In vitro modification of FLAG-RhoA by CNF2. Results of Western blotting analysis of FLAG-RhoA with anti-E63 antibody are shown. Purified FLAG-RhoA was coincubated with nothing (control), purified His-tag–CNF2 (C term.), His-tag–CNF2 (N term.), or His-tag–CNF2 (full) at a molar ratio of 2:3 in PBS at 37°C for 30 min. The treated samples were subjected to SDS-PAGE and probed with anti-E63 antibody (dilution, 1,000-fold).

FIG. 5

SDS-PAGE and Western blotting analyses of GST-fused small GTPases. GST-RhoA (RhoA), GST-Rac1 (Rac1), and GST-Cdc42 (Cdc42) coexpressed without (control) or with CNF1 or CNF2 in E. coli were purified.
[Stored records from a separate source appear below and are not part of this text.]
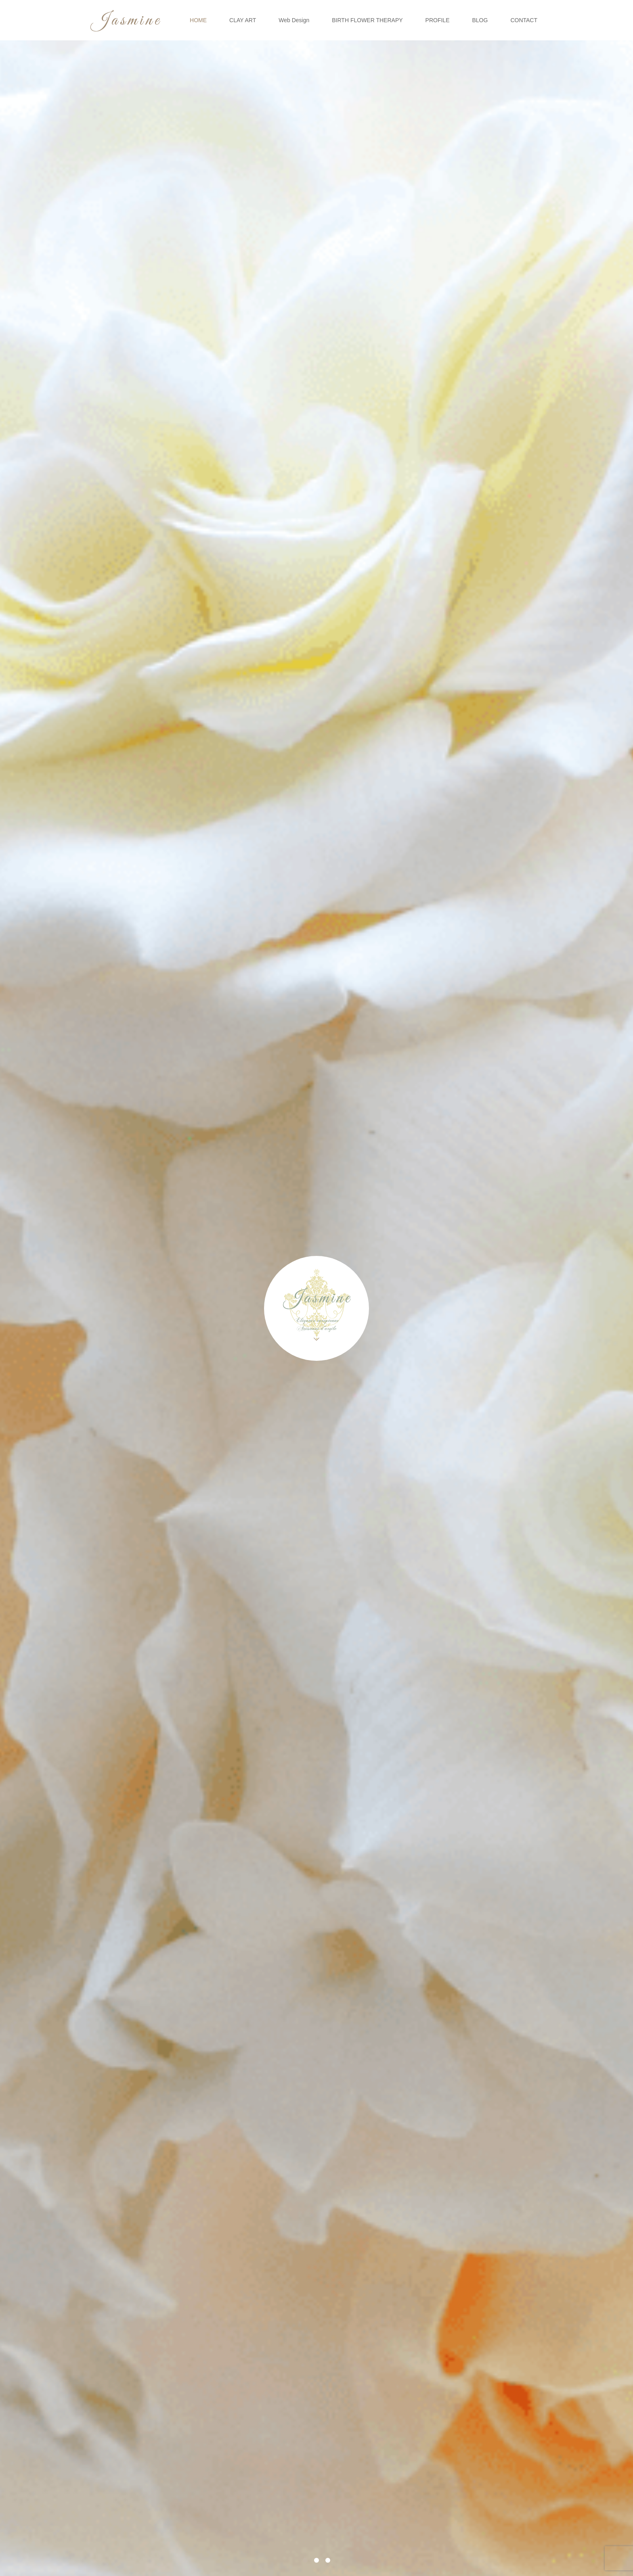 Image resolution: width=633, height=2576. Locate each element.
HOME (198, 20)
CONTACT (523, 20)
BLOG (480, 20)
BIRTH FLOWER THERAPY (367, 20)
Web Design (294, 20)
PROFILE (437, 20)
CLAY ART (242, 20) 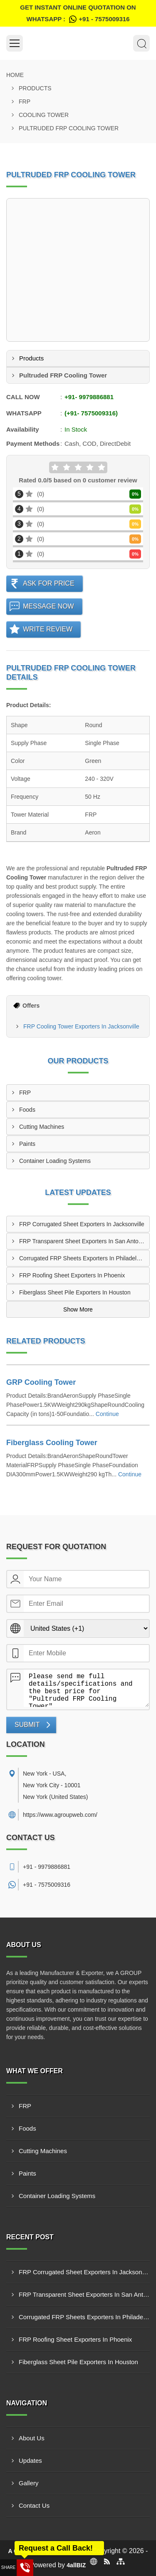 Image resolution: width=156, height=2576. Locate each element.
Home (15, 75)
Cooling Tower (44, 115)
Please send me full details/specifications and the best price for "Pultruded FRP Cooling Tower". (86, 1688)
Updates (30, 2460)
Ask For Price (48, 583)
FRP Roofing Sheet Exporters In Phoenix (72, 1275)
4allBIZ (76, 2565)
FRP (24, 101)
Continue (107, 1414)
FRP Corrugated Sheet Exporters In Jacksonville (81, 1224)
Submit (27, 1724)
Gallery (29, 2483)
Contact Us (34, 2505)
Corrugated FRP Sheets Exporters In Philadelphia (83, 1258)
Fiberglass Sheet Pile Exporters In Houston (75, 1292)
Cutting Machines (41, 1126)
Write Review (47, 629)
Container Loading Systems (55, 1161)
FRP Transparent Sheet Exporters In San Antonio (82, 1241)
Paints (27, 1143)
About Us (32, 2438)
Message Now (48, 606)
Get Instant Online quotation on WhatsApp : (78, 14)
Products (35, 88)
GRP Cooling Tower (41, 1382)
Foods (27, 1109)
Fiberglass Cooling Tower (51, 1442) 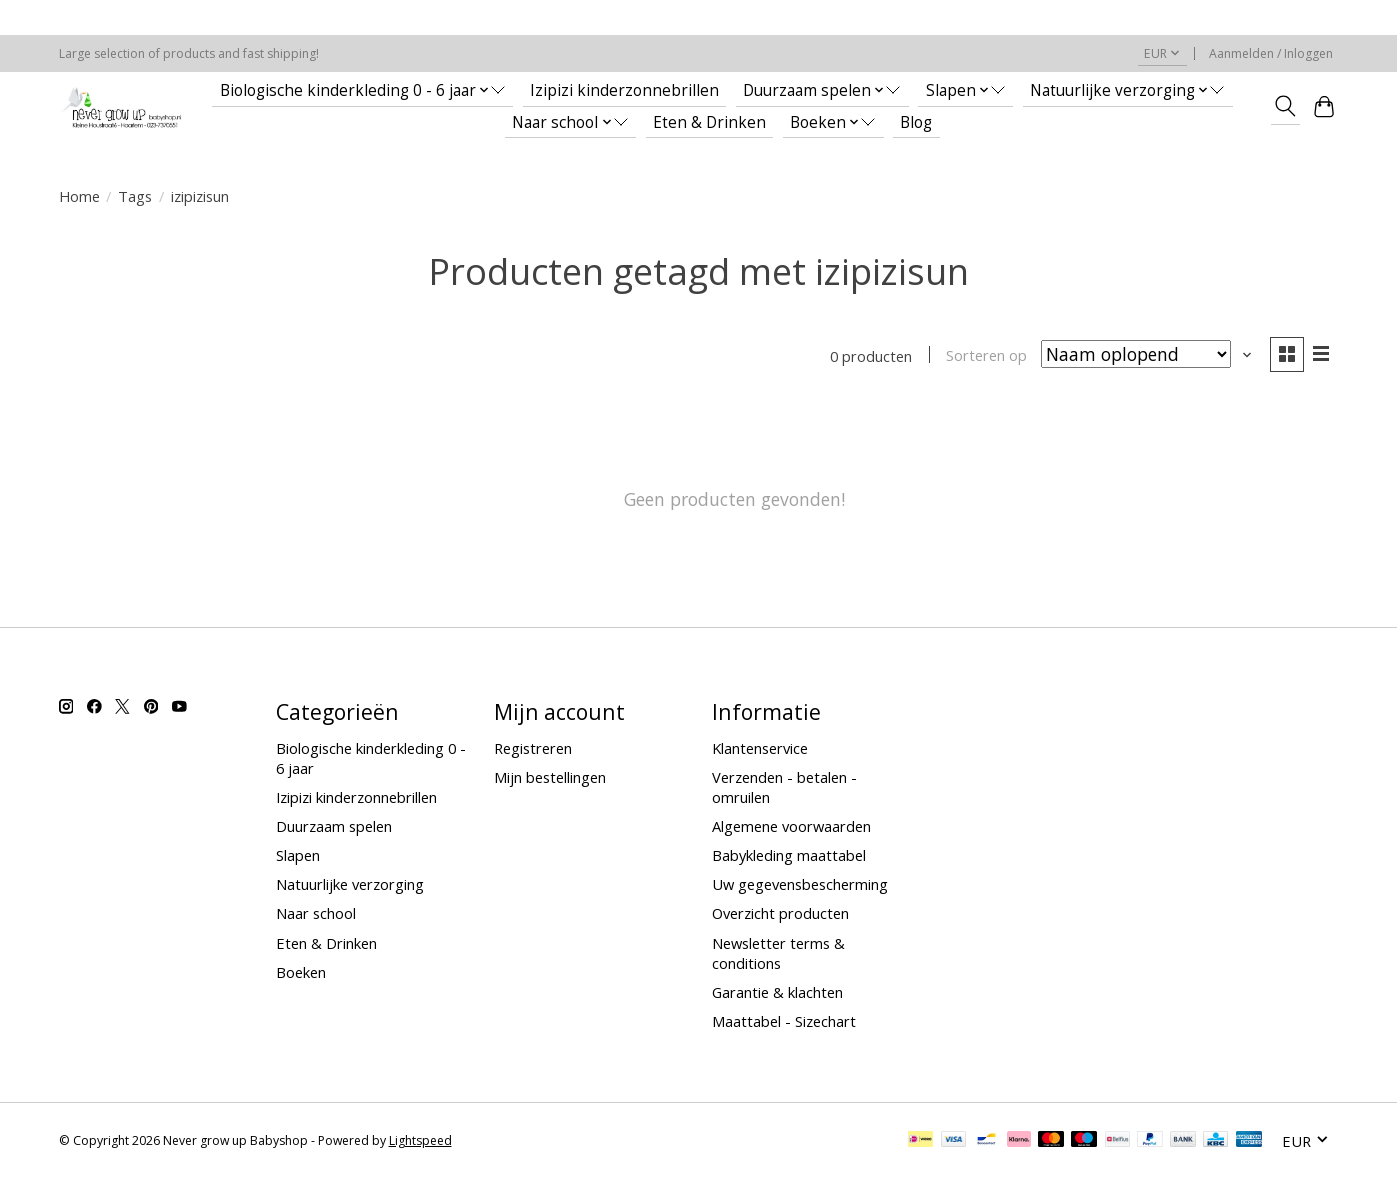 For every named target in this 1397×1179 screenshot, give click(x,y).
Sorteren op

Purified proteins were analyzed by SDS-PAGE with Coomassie brilliant blue staining (lower panel) or by Western blotting with anti-E63 antibody (dilution, 1,000-fold) (upper panel).

FIG. 6

Western blotting analysis of CNF2-treated Swiss 3T3 cell homogenate with anti-E63 antibody. Homogenates (10 μg) of Swiss 3T3 cells treated with (lane 2) or without (lane 1) CNF2 (50 ng/ml) for 30 min were subjected to SDS-PAGE and probed with anti-E63 antibody (dilution, 1,000-fold) as the secondary antibody.

FIG. 7

Effect of CNF2 on accumulation of the GTP-bound form of Rho subfamily GTPases in Cos-7 cells. FLAG-RhoA (●), FLAG-RhoA E63 (▾), FLAG-Rac1 (▴), and FLAG-Cdc42 (■) were transiently expressed in Cos-7 cells. The cells were then treated with CNF2 at the indicated concentrations for 12 h and labeled with ³²P_i. The cell lysates were subjected to immunoprecipitation with anti-FLAG monoclonal antibody. Immunoprecipitates were developed by TLC, and the radioactivity was analyzed with a BAS2000. The ratio of GTP to small GTPase-bound guanine nucleotides was indicated as a percentage.